Tactile sign language should be taught more universally, I believe, so that it can become less expensive to give to those who need it.

By lluviaporos — On Dec 20, 2014

@KoiwiGal - That's still the case for a lot of people in the world. I saw a documentary recently about someone traveling to Uganda to teach sign language and many of his students were adults who had never had a chance to talk with the people around them. If you add blindness to that (which must happen very often, particularly with older people) then you would end up with someone who likely wouldn't have a chance to live long, or participate in community at all if they did.

Helen Keller was a very important figure because she demonstrated what a tragedy it is that some people are caught in that kind of hell for most, or all, of their lives.

I think it's most unfortunate that this still happens in many parts of the world because there just isn't anyone there to teach tactile sign language.
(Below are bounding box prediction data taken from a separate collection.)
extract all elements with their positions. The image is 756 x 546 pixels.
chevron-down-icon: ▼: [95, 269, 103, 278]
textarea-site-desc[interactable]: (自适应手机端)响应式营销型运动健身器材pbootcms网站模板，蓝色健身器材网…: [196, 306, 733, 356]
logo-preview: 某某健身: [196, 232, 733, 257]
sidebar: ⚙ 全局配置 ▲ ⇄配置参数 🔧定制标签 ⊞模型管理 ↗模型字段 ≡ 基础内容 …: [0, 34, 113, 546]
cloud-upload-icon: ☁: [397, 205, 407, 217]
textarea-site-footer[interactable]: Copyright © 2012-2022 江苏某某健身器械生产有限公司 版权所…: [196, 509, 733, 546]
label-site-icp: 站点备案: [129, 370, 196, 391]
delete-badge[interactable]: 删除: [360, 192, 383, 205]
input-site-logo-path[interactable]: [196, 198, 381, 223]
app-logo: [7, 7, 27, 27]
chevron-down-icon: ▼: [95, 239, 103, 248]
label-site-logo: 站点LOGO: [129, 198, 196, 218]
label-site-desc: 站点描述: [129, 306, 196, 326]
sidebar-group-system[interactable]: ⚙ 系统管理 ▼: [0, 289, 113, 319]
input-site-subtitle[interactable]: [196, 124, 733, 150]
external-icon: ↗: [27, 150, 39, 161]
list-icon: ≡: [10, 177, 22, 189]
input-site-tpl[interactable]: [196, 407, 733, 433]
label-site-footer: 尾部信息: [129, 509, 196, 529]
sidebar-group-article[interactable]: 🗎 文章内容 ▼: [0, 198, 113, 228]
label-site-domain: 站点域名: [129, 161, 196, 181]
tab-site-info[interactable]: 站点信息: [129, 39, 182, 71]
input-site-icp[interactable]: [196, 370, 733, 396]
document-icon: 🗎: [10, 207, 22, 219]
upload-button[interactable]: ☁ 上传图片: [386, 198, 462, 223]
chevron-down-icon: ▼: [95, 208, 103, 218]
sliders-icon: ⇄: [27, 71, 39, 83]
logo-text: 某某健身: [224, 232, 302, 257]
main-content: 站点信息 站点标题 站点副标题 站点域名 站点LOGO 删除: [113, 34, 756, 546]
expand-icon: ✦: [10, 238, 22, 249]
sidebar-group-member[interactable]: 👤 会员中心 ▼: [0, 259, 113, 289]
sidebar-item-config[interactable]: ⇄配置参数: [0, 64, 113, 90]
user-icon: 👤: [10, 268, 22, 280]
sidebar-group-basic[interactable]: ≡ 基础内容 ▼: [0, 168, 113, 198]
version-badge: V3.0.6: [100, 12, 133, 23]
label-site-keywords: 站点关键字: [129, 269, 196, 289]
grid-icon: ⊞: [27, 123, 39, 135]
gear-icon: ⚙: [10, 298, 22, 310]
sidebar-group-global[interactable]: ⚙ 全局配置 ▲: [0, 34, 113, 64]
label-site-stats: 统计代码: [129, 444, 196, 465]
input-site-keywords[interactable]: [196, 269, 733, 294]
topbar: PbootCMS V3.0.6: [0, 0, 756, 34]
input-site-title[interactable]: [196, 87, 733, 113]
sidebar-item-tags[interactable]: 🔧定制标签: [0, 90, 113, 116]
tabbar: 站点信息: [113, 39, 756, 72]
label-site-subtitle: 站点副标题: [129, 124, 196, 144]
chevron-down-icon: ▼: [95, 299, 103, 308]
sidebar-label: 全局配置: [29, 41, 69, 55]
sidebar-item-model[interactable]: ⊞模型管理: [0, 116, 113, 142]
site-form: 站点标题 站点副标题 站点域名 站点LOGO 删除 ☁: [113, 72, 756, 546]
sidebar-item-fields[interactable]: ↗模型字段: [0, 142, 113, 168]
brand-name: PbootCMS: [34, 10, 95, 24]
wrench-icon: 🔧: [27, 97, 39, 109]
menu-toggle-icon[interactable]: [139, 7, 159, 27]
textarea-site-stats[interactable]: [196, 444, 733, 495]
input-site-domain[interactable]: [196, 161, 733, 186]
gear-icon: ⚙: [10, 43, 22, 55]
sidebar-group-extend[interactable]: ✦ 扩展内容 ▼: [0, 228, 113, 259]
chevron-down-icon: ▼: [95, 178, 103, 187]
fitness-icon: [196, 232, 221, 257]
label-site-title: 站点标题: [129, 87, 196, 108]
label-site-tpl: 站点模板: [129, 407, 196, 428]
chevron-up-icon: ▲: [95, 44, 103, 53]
By KoiwiGal — On Dec 19, 2014

I recently read Helen Keller's autobiography and it really made me sad about the fact that tactile signing hasn't been around all that long, particularly for the majority of people who needed it.

I mean, it used to be fairly common for people to become blind and deaf because there were far more diseases and conditions that we weren't able to control like we can today.

Without tactile signing there was just no way for deaf/blind people to communicate in the slightest degree with the others around them, or to understand even a little about what was happening.